W

4

7

I am trying to compare two sentences and see if they contain the same set of words.
Eg: comparing "today is a good day" and "is today a good day" should return true
I am using the Counter function from collections module right now

from collections import Counter


vocab = {}
for line in file_ob:
    flag = 0
    for sentence in vocab:
        if Counter(sentence.split(" ")) == Counter(line.split(" ")):
            vocab[sentence]+=1
            flag = 1
            break
        if flag==0:
            vocab[line]=1

It seems to work fine for a few lines, but my text file has more than 1000 and it never finishes executing. Is there any other way, something more efficient that would help me compute the result for the entire file?

EDIT:

I just need a replacement for the Counter method, something to replace it. And not any change in the implementation.

Willner answered 25/6, 2019 at 20:22 Comment(4)

Do you need to distinguish duplicate words? Should to to match to to to? – Spinifex 25/6, 2019 at 20:26

If not, turn the list of words into a set and test if the two sets are equal. – Spinifex 25/6, 2019 at 20:27

Anything else I can use instead of sets? – Willner 25/6, 2019 at 20:58

Is there any reason why you don't want to change the implementation? – Mongolic 26/6, 2019 at 7:27

M

3

You really don't need to use two loops.

Correct way to use dicts

Let's say you have a dict:

my_dict = {'a': 1, 'b': 2, 'c': 3, 'd': 4, 'e': 5, 'f': 5, 'g': 6}

Your code is basically equivalent to:

for (key, value) in my_dict.items():
    if key == 'c':
        print(value)
        break
#=> 3

But the whole point of dict (and set, Counter, ...) is to be able to get the desired value directly:

my_dict['c']
#=> 3

If your dict has 1000 values, the first example will be 500 times slower than the second, on average. Here's a simple description I've found on Reddit:

A dict is like a magic coat check room. You hand your coat over and get a ticket. Whenever you give that ticket back, you immediately get your coat. You can have a lot of coats, but you still get your coat back immediately. There is a lot of magic going on inside the coat check room, but you don't really care as long as you get your coat back immediately.

Refactored code

You just need to find a common signature between "Today is a good day!" and "Is today a good day?". One way would be to extract the words, convert them to lowercase, sort them and join them. What's important is that the output should be immutable (e.g. tuple, string, frozenset). This way, it can be used inside sets, Counters or dicts directly, without needing to iterate over every key.

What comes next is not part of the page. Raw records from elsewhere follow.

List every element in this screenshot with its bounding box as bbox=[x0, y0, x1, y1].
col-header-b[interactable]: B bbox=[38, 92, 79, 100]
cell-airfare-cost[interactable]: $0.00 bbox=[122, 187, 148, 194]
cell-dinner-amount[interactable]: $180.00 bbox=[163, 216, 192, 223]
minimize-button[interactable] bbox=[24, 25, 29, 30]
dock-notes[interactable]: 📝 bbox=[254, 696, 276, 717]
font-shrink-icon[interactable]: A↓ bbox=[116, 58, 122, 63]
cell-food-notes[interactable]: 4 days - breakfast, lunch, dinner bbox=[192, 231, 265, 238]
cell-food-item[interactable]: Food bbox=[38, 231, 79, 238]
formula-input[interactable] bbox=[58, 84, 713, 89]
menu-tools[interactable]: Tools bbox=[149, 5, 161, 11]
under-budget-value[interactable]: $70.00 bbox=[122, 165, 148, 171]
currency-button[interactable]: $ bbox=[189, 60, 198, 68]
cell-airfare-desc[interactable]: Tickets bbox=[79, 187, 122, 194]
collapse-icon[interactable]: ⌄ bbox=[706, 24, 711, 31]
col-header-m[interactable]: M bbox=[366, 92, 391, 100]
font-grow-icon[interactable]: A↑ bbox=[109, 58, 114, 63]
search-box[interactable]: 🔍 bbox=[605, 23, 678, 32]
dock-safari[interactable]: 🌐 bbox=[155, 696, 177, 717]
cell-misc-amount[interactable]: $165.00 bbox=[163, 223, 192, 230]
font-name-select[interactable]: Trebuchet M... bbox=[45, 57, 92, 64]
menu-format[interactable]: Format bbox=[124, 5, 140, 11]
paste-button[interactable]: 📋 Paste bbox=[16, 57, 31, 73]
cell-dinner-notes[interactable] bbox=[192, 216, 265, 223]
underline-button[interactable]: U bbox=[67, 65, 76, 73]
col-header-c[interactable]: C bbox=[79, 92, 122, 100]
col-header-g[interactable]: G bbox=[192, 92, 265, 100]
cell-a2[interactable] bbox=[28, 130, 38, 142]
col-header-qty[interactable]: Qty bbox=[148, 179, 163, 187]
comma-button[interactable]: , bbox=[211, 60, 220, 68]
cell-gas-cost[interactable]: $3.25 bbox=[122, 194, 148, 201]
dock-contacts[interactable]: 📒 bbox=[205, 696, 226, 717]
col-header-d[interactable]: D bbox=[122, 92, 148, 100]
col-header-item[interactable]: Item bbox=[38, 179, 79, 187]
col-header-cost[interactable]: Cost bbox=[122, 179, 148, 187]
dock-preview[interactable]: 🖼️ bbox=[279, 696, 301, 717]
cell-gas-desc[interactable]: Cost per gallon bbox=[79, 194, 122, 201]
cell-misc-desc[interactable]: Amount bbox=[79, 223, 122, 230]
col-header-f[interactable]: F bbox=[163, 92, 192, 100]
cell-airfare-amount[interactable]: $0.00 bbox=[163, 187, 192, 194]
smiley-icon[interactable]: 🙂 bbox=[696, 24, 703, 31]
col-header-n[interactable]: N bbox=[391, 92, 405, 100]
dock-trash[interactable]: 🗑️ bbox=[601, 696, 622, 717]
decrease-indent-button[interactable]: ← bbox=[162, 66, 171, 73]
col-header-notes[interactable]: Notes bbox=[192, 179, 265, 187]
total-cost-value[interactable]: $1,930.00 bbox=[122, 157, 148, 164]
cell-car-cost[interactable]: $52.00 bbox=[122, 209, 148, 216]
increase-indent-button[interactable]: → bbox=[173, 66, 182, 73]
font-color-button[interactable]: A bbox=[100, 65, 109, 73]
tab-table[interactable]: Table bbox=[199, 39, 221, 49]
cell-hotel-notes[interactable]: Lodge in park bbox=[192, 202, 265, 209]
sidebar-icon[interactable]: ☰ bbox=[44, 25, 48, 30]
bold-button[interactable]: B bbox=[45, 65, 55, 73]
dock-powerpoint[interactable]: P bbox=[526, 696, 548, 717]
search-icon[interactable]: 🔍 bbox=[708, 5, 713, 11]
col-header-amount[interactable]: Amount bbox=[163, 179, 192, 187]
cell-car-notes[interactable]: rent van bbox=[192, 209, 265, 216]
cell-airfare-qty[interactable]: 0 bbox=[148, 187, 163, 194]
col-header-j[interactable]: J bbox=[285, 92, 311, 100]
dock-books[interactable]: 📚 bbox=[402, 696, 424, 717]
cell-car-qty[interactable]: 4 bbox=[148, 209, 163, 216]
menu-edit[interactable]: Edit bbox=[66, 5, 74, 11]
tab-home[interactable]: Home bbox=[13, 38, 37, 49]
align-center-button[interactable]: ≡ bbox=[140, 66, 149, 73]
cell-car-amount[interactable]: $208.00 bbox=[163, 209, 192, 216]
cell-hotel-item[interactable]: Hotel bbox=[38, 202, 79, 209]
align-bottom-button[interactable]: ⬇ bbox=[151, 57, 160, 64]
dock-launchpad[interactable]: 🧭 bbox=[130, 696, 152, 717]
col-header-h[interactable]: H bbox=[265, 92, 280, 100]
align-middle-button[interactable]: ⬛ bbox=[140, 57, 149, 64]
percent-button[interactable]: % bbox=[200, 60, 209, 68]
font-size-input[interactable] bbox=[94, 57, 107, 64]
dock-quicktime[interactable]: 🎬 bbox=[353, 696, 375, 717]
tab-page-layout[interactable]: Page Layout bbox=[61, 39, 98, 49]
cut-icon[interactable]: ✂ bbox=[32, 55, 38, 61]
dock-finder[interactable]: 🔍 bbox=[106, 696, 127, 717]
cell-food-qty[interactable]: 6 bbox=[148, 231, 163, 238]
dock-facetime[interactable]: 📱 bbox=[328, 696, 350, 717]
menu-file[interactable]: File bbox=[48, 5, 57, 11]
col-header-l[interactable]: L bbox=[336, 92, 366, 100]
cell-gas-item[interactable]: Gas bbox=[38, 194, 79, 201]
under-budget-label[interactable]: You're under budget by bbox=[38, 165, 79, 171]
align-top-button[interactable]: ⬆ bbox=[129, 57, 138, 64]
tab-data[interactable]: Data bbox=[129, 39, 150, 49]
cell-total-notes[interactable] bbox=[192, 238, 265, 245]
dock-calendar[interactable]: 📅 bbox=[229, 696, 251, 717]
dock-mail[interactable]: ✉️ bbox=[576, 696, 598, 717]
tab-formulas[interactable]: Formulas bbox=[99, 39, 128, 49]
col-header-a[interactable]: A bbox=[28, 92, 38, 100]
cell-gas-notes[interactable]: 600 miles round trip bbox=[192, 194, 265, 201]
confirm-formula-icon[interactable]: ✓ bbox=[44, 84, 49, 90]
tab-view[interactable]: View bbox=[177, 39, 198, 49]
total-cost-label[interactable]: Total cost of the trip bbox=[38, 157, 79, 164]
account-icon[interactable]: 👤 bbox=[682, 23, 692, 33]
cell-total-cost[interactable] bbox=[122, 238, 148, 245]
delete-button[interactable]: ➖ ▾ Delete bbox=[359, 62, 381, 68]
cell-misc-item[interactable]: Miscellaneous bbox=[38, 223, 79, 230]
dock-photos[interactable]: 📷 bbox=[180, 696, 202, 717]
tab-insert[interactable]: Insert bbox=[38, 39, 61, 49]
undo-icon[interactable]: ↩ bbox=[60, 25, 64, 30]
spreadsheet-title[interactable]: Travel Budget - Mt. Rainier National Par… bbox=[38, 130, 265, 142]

from collections import Counter

sentences = ["Today is a good day", 'a b c', 'a a b c', 'c b a', "Is today a good day"]

vocab = Counter()
for sentence in sentences:
    sorted_words = ' '.join(sorted(sentence.lower().split(" ")))
    vocab[sorted_words] += 1

vocab
#=> # Counter({'a day good is today': 2, 'a b c': 2, 'a a b c': 1})

or even shorter:

from collections import Counter

sentences = ["Today is a good day", 'a b c', 'a a b c', 'c b a', "Is today a good day"]

def sorted_words(sentence):
    return ' '.join(sorted(sentence.lower().split(" ")))

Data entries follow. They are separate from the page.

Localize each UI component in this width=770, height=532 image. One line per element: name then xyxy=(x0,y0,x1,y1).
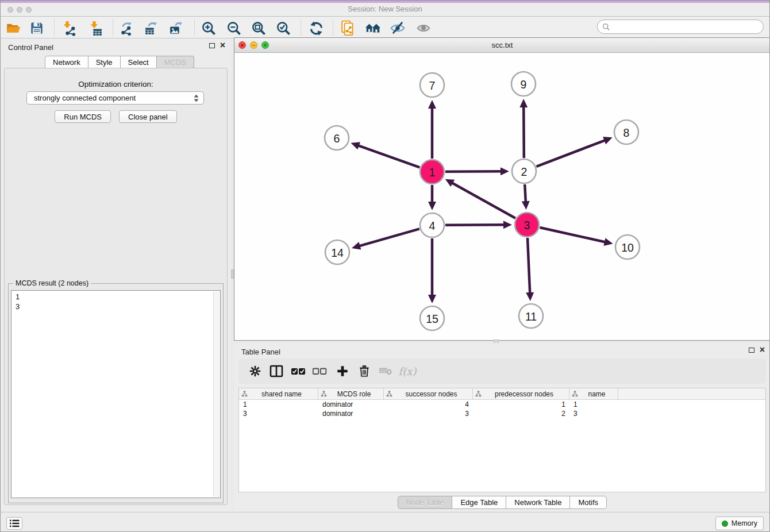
table-cell[interactable]: 4 xyxy=(384,400,473,409)
table-row[interactable]: 1dominator411 xyxy=(239,400,765,409)
save-session-icon[interactable] xyxy=(28,20,45,37)
tab-edge-table[interactable]: Edge Table xyxy=(452,496,506,509)
delete-column-icon[interactable] xyxy=(355,363,374,380)
graph-edge-arrowhead xyxy=(428,295,436,303)
open-session-icon[interactable] xyxy=(5,20,22,37)
select-all-icon[interactable] xyxy=(289,363,307,380)
graph-edge-1-6[interactable] xyxy=(359,145,420,167)
gear-icon[interactable] xyxy=(246,363,264,380)
refresh-icon[interactable] xyxy=(307,20,325,37)
network-canvas[interactable]: 1234678910111415 xyxy=(234,53,770,340)
first-neighbors-icon[interactable] xyxy=(364,20,382,37)
network-view-window: × − + scc.txt 1234678910111415 xyxy=(234,37,770,341)
export-network-icon[interactable] xyxy=(117,20,134,37)
tab-network[interactable]: Network xyxy=(45,56,88,68)
graph-edge-arrowhead xyxy=(352,242,361,249)
new-network-from-selection-icon[interactable] xyxy=(340,20,357,37)
column-header-shared-name[interactable]: shared name xyxy=(239,388,318,399)
graph-edge-arrowhead xyxy=(503,221,512,229)
column-header-name[interactable]: name xyxy=(569,388,618,399)
table-cell[interactable]: 3 xyxy=(239,409,318,418)
graph-edge-3-1[interactable] xyxy=(452,183,515,218)
zoom-selected-icon[interactable] xyxy=(275,20,292,37)
column-header-predecessor-nodes[interactable]: predecessor nodes xyxy=(473,388,569,399)
search-input[interactable] xyxy=(613,22,763,31)
float-window-icon[interactable] xyxy=(749,348,754,353)
table-cell[interactable]: 3 xyxy=(569,409,618,418)
hide-selected-icon[interactable] xyxy=(389,20,406,37)
table-cell[interactable]: 1 xyxy=(473,400,569,409)
graph-edge-arrowhead xyxy=(428,100,436,109)
graph-edge-2-3[interactable] xyxy=(525,184,526,202)
search-field[interactable] xyxy=(597,20,764,34)
show-all-icon[interactable] xyxy=(415,20,432,37)
add-column-icon[interactable] xyxy=(333,363,352,380)
zoom-out-icon[interactable] xyxy=(225,20,242,37)
zoom-fit-icon[interactable] xyxy=(250,20,267,37)
graph-node-label: 7 xyxy=(429,79,436,92)
close-panel-button[interactable]: Close panel xyxy=(119,110,177,123)
select-chevrons-icon xyxy=(194,94,199,102)
tab-select[interactable]: Select xyxy=(121,56,157,68)
graph-edge-2-8[interactable] xyxy=(536,140,605,167)
tab-style[interactable]: Style xyxy=(88,56,121,68)
graph-edge-3-11[interactable] xyxy=(528,238,530,293)
import-table-icon[interactable] xyxy=(87,20,104,37)
close-panel-icon[interactable]: × xyxy=(220,42,225,49)
tab-mcds[interactable]: MCDS xyxy=(157,56,194,68)
optimization-criterion-select[interactable]: strongly connected component xyxy=(26,91,204,105)
toolbar-separator xyxy=(194,20,195,36)
function-builder-icon: f(x) xyxy=(398,363,417,380)
export-table-icon[interactable] xyxy=(143,20,160,37)
result-scrollbar[interactable] xyxy=(213,291,220,497)
float-window-icon[interactable] xyxy=(209,43,215,48)
tab-motifs[interactable]: Motifs xyxy=(570,496,607,509)
export-image-icon[interactable] xyxy=(167,20,184,37)
import-network-icon[interactable] xyxy=(60,20,77,37)
table-cell[interactable]: dominator xyxy=(318,409,384,418)
graph-node-label: 1 xyxy=(429,166,436,179)
graph-edge-4-3[interactable] xyxy=(445,225,504,225)
table-cell[interactable]: 1 xyxy=(239,400,318,409)
graph-edge-3-10[interactable] xyxy=(540,228,605,242)
optimization-criterion-value: strongly connected component xyxy=(34,94,194,102)
run-mcds-button[interactable]: Run MCDS xyxy=(55,110,111,123)
table-header-row: shared nameMCDS rolesuccessor nodesprede… xyxy=(239,388,765,400)
toolbar-separator xyxy=(333,20,333,36)
graph-node-label: 14 xyxy=(331,246,344,259)
split-columns-icon[interactable] xyxy=(267,363,286,380)
table-row[interactable]: 3dominator323 xyxy=(239,409,765,418)
table-cell[interactable]: 3 xyxy=(384,409,473,418)
graph-edge-4-14[interactable] xyxy=(359,229,419,246)
table-cell[interactable]: 1 xyxy=(569,400,618,409)
deselect-all-icon[interactable] xyxy=(310,363,329,380)
graph-node-label: 6 xyxy=(334,132,340,145)
memory-button[interactable]: Memory xyxy=(715,516,764,530)
task-history-button[interactable] xyxy=(6,517,22,530)
graph-edge-2-9[interactable] xyxy=(523,107,524,158)
graph-edge-1-2[interactable] xyxy=(445,171,501,172)
table-cell[interactable]: dominator xyxy=(318,400,384,409)
column-header-mcds-role[interactable]: MCDS role xyxy=(318,388,384,399)
graph-edge-arrowhead xyxy=(526,292,534,301)
window-title: Session: New Session xyxy=(1,5,769,13)
graph-node-label: 8 xyxy=(623,126,630,139)
close-panel-icon[interactable]: × xyxy=(760,346,765,353)
list-icon xyxy=(9,519,20,528)
delete-table-icon xyxy=(376,363,395,380)
table-cell[interactable]: 2 xyxy=(473,409,569,418)
window-top-accent xyxy=(1,1,769,3)
network-window-title: scc.txt xyxy=(234,41,770,49)
zoom-in-icon[interactable] xyxy=(200,20,217,37)
column-header-successor-nodes[interactable]: successor nodes xyxy=(384,388,473,399)
graph-node-label: 2 xyxy=(521,165,528,178)
tab-network-table[interactable]: Network Table xyxy=(506,496,570,509)
mcds-result-fieldset: MCDS result (2 nodes) 1 3 xyxy=(8,283,224,503)
mcds-result-box[interactable]: 1 3 xyxy=(11,290,221,498)
window-titlebar: Session: New Session xyxy=(1,1,769,17)
node-table: shared nameMCDS rolesuccessor nodesprede… xyxy=(238,388,766,492)
mcds-result-text: 1 3 xyxy=(11,291,220,313)
tab-node-table[interactable]: Node Table xyxy=(398,496,453,509)
table-panel: Table Panel × xyxy=(234,343,770,511)
control-panel-tabs: NetworkStyleSelectMCDS xyxy=(45,56,194,68)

vocab = Counter(sorted_words(sentence) for sentence in sentences)
# Counter({'a day good is today': 2, 'a b c': 2, 'a a b c': 1})

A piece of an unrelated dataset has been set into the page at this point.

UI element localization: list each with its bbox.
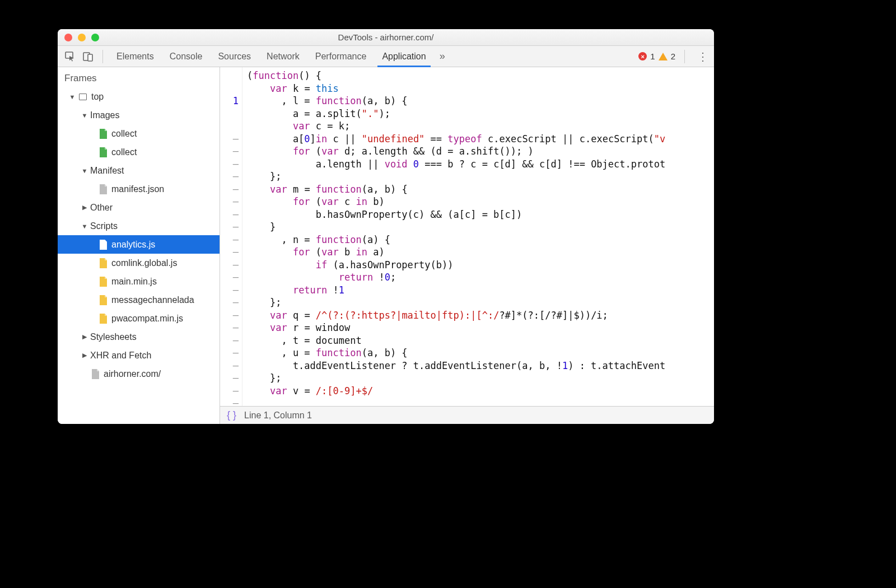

This code should be much faster than what you've tried until now.

Yet another alternative

If you want to keep the original sentences in a list, you can use setdefault :

sentences = ["Today is a good day", 'a b c', 'a a b c', 'c b a', "Is today a good day"]

def sorted_words(sentence):
    return ' '.join(sorted(sentence.lower().split(" ")))

vocab = {}
for sentence in sentences:
    vocab.setdefault(sorted_words(sentence), []).append(sentence)

vocab

#=> {'a day good is today': ['Today is a good day', 'Is today a good day'],
# 'a b c': ['a b c', 'c b a'],
# 'a a b c': ['a a b c']}

Mongolic answered 25/6, 2019 at 21:1 Comment(9)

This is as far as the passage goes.